3. Kinna Sohna ( ) 6’46”
4. Qalanderi ( ) 7’10”
5. Haun Vaari Haun Varaney ( ) 10’01”
6. Morey Pya Bassey ( ) 6’23”
7. Aaye Bhairav Bholanath ( ) 8’06”
8. Devotion ( ) 8’12”

Er ist US-Amerikaner jüdisch-algerischer Herkunft, doch wer seine Klangwelten kennt, weiß, dass sein liebstes Faible, seine Herzensheimat der Subkontinent ist. CHEB I SABBAH, einer der größten Pult-Eminenzen des Erdenrunds, ist nach Exkursionen ins Arabeske mit einem tief spirituellen Album nach Indien zurückgekehrt: Auf Devotion, seinem siebten Output für Six Degrees, präsentieren sich seine Soundscapes nun mit einem spirituellen Anstrich, der mit religiösem Kitsch aufräumt und die Tradition der Anrufungen auf einen packenden Global Dancefloor bringt. In acht elaborierten Dramaturgien entwirft der Mixer mit sechs meisterlichen Vokalisten sein bisher bezwingendstes und tanzbarstes Werk, das seelenvoll die Glaubenslehren zwischen Sufis, Sikhs und Hindus verknüpft.

Wenn diese Biographie nicht kosmopolitisch ist, welche ist es dann? Geboren wurde unser Mann im algerischen Constantine, eine Vielvölkerstadt par excellence mit arabischen und jüdischen Musiktraditionen, in der die Familie eifrig mittat. In den 1960ern kam Cheb I Sabbah bereits von Algerien nach Paris, wo er den Begriff des DJ überhaupt erst mit auf der Taufe hob, damals noch als Soulbegeisterter, aber schon mit einem Ohr in Richtung Indien, wohin er auch physisch recht früh zum ersten Mal reist. Ab 1971 experimentierte er im Dunstkreis des Living Theatre, später agierte er mit seiner eigenen Schauspieltruppe namens Tribal Warning. Die Achtziger erlebte er dann schon in San Francisco, wo er einer der schillerndsten Plattendreher der Bay Area wurde. Nusrat Fateh Ali Khan, Ornette Coleman oder Don Cherry – alle defilierten am Pult des Mixer-Gurus vorbei. Die Tanzbegeisterten - zunächst in Kalifornien, dann bis hinüber zur Ostküste - schätzen seine unermessliche Sammlung exotischer Schätze.

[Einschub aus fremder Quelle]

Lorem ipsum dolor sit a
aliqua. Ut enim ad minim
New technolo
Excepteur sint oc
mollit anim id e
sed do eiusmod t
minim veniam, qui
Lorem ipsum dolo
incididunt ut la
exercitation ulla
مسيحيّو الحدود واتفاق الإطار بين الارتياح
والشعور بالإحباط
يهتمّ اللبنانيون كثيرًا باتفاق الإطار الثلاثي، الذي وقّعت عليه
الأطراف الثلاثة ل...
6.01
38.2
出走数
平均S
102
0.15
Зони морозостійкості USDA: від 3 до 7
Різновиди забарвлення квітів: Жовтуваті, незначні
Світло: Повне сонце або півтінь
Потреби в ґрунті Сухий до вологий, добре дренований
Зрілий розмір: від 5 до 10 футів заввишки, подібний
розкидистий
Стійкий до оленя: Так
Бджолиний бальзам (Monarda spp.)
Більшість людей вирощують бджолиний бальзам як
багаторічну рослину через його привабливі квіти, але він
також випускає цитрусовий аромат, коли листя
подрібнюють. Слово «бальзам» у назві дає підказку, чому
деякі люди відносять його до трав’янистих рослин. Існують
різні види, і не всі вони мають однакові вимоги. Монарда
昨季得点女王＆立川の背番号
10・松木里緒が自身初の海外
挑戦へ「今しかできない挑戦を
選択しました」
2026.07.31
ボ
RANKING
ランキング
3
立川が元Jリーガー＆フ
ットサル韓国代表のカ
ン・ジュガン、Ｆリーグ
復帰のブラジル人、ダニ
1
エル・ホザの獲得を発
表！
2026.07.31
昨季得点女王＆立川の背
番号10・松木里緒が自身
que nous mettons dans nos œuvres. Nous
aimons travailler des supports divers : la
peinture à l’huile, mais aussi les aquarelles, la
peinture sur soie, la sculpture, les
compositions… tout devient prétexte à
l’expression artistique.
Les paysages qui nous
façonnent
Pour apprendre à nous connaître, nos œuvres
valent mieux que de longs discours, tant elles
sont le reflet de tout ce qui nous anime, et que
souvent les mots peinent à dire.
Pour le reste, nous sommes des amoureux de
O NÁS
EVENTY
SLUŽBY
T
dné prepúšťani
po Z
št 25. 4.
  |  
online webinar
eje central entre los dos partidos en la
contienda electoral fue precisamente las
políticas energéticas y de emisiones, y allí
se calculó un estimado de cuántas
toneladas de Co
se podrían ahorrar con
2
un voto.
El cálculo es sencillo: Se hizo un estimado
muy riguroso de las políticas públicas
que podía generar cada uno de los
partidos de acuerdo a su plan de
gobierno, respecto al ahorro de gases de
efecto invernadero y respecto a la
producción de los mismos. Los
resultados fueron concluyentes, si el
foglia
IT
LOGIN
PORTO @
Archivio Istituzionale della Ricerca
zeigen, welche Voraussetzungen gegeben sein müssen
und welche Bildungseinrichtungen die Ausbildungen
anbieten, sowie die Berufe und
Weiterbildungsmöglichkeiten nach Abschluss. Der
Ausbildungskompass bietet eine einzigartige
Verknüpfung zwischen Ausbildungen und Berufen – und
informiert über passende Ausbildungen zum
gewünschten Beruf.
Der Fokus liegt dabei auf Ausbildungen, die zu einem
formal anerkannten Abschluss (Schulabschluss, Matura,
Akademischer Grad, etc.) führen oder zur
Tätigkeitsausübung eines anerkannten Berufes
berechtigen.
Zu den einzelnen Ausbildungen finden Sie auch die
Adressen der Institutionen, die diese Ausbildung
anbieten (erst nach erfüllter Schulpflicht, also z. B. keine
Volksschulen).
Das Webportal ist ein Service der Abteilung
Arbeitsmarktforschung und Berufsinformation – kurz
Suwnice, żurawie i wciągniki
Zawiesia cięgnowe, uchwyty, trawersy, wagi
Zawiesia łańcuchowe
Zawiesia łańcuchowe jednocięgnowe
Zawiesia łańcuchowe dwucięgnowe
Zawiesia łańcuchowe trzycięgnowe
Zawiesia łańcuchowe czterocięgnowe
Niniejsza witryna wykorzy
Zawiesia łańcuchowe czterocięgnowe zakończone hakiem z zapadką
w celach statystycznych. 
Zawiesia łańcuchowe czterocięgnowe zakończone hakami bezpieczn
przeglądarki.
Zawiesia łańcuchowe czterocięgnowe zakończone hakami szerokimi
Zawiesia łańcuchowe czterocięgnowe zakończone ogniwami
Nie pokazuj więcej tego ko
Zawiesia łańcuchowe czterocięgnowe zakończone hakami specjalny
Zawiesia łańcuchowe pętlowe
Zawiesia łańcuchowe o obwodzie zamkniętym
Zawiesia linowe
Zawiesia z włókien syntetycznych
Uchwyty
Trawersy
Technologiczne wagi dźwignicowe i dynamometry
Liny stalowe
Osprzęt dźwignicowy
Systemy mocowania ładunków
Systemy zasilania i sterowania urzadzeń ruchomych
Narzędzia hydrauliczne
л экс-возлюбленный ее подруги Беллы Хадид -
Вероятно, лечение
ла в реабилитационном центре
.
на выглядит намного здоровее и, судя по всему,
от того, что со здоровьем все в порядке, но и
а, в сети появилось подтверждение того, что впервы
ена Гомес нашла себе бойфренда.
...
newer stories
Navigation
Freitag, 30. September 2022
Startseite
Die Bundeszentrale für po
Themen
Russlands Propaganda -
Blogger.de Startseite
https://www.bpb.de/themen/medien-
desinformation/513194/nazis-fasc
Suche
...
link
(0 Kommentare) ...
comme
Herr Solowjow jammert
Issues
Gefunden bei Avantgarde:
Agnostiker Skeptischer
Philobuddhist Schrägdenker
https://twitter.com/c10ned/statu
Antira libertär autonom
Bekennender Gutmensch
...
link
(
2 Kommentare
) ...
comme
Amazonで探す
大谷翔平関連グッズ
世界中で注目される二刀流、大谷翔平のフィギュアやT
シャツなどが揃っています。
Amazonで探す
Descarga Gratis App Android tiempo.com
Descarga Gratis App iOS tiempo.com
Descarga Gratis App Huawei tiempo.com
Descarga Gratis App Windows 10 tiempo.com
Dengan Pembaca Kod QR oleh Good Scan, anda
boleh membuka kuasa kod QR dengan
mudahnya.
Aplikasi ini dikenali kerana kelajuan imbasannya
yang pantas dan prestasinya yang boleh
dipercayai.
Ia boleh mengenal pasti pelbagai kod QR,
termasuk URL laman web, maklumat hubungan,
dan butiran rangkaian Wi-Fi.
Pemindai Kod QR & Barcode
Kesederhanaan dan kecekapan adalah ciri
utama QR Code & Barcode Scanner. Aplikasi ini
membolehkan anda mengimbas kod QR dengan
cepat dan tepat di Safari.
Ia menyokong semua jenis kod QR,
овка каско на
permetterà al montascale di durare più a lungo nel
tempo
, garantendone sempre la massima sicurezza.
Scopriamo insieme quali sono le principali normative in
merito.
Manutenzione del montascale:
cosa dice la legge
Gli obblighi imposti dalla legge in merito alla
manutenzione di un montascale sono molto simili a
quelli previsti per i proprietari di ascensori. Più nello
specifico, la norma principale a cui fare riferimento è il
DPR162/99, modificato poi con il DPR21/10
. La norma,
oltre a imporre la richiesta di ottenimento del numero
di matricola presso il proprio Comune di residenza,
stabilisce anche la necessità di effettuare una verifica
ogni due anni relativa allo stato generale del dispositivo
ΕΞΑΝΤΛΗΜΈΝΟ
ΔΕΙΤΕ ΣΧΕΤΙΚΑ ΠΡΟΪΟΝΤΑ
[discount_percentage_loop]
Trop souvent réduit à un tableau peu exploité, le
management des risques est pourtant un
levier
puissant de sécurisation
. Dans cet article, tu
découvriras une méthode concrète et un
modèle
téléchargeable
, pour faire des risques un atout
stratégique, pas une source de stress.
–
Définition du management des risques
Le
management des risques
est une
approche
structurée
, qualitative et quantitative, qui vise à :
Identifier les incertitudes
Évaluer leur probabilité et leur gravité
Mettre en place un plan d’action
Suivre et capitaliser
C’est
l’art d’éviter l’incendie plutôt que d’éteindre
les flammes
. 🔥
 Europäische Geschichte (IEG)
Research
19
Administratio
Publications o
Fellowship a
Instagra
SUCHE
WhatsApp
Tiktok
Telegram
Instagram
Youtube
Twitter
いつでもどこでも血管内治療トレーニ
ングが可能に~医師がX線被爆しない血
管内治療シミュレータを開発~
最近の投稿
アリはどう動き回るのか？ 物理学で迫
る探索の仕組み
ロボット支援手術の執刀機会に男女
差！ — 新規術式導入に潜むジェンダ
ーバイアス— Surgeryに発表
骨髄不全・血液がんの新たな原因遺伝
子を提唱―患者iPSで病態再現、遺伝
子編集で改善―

Da passt es gut, dass er sich nach dem persischen Mystiker Hassan I-Sabbah benannte - Überlieferungen zufolge besaß der im 11.Jahrhundert die größte Bücherei der Welt.

Doch es dauerte tatsächlich bis zum Ende des Jahrhunderts, bis dieser Mann auch in der Alten Welt als Nestor der Global Dancehall bekannt wurde. Shri Durga, sein OEuvre von 1999 ist dafür verantwortlich, gleichzeitig seine erste Veröffentlichung fürs Frisco-Label Six Degrees. Das Album kommt in einer Zeit, als der sogenannte Asian Underground längst seinen Zenith überschritten hat und offenbart einen ganz neuen Umgang mit indischen Wurzeln. Es ist kein kantiger Drum’n’Bass, der hier zu den hindustanischen Traditionen tritt, sondern vielmehr dubbige und großflächig atmende Strukturen, die symbiotisch in die Roots Indiens hineinwachsen. Echte Sänger, unter ihnen der Meister Ustad Sultan Khan, und echte Instrumente, keine Samples, so die Strenge Maxime von Cheb I Sabbah.

Die Indien-Reihe wird auf Six Degrees zu einer Trilogie geweitet, mit den Maha Maya-Remixes und Krishna Lila, das uns vom Norden Indiens in den Süden, zur karnatischen Musik entführt und noch filigraner wirkt. Zwischenbilanz auf dem kalifornischen Label zieht er mit einem DJ-Set namens As Far As, auf dem er seine persönlichen Favoriten von Natacha Atlas bis Trilok Gurtu vorstellte.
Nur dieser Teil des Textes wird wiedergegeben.